New construction in progress on a home

Rising housing affordability concerns continue to weigh on single-family production even as total housing starts edged higher in October.

According to newly released data from the U.S. Department of Housing and Urban Development and the Commerce Department, total housing starts rose 1.5 percent in October to a seasonally adjusted annual rate of 1.23 million units from an upwardly revised September reading. Year-to-date, new housing starts are 5.6 percent above their level over the same period last year.

The October reading of 1.23 million is the number of housing units builders would start if they maintained this pace for the next 12 months. Within this overall number, single-family starts edged down 1.8 percent to 865,000 units. Meanwhile, multifamily starts—which include apartment buildings and condos—rose 10.3 percent to 363,000.

“This month’s decrease in single-family starts isn’t a surprise given the drop in our builder confidence index,” said NAHB Chairman Randy Noel, a custom home builder from LaPlace, La. “Builders are showing caution as mounting housing affordability concerns are forcing some consumers to delay making a home purchase.”

“Single-family starts were strong at the beginning of the year, but weakened this summer and have remained soft,” said NAHB Chief Economist Robert Dietz. “Despite this softness, 2018 construction volume is set to be the best since the downturn.
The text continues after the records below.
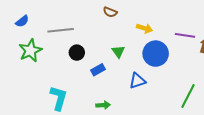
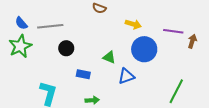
blue semicircle: (22, 21) -> (21, 23), moved, turned 88
green triangle: (118, 52) -> (109, 57), moved, turned -32
blue rectangle: (98, 70) -> (83, 74), moved, turned 40

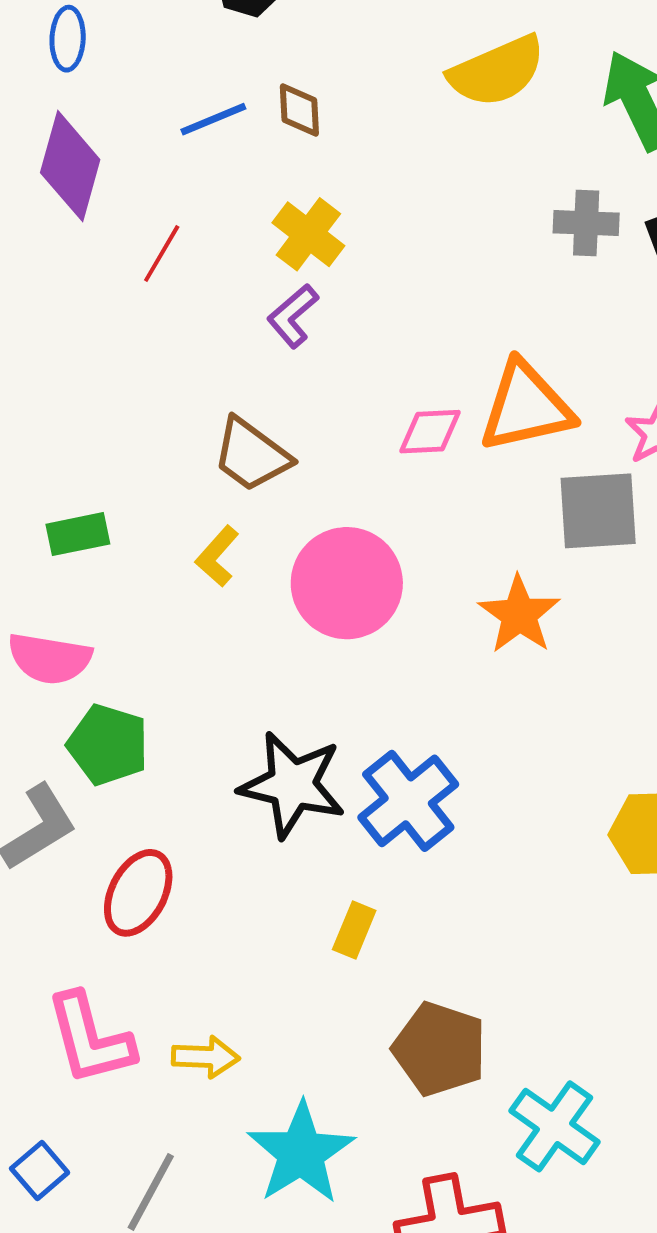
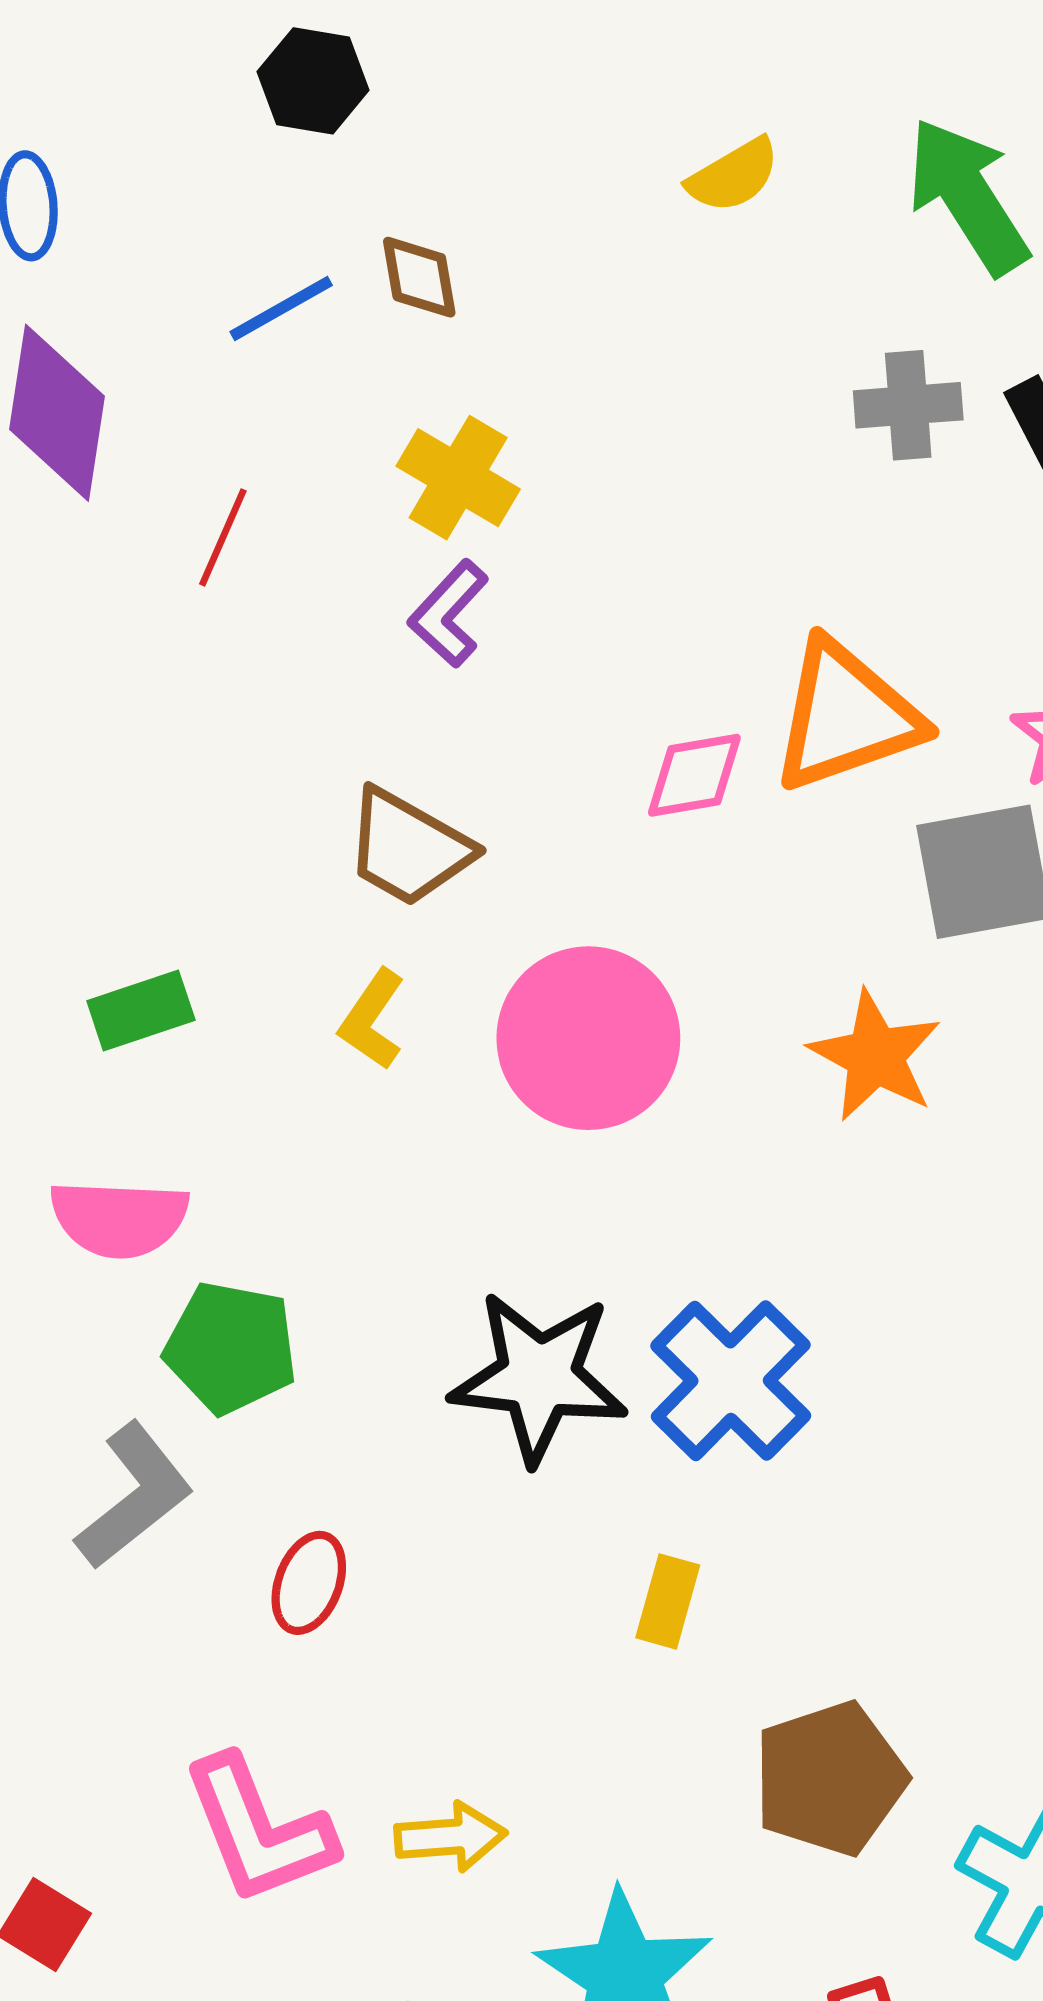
yellow semicircle: (497, 71) -> (733, 175), size x0.6
red ellipse: (138, 893) -> (309, 1583), size x0.7
brown pentagon: (440, 1049) -> (830, 1779), turned -30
A growing economy and positive demographic tailwinds are supporting housing demand as interest rates rise. However, policymakers should take note of the November decline in builder confidence as a sign that housing affordability conditions will weigh on the housing market going forward.”

Overall permits—which are an indicator of future housing production—registered a 0.6 percent drop in October to 1.26 million. Single-family permits fell 0.6 percent to an 849,000 unit pace while multifamily permits dropped 0.5 percent to an annualized rate of 414,000.

Looking at the regional numbers on a year-to-date basis, combined single-family and multifamily housing starts rose 13.5 percent in the West and 5.5 percent in the South. Starts fell 0.6 percent in the Midwest and 4.8 percent in the Northeast.

Also on a year-to-date basis, permit issuance rose 7.6 percent in the South and 3.9 percent in the West. Permits were down 2.4 percent in the Midwest and 5 percent in the Northeast.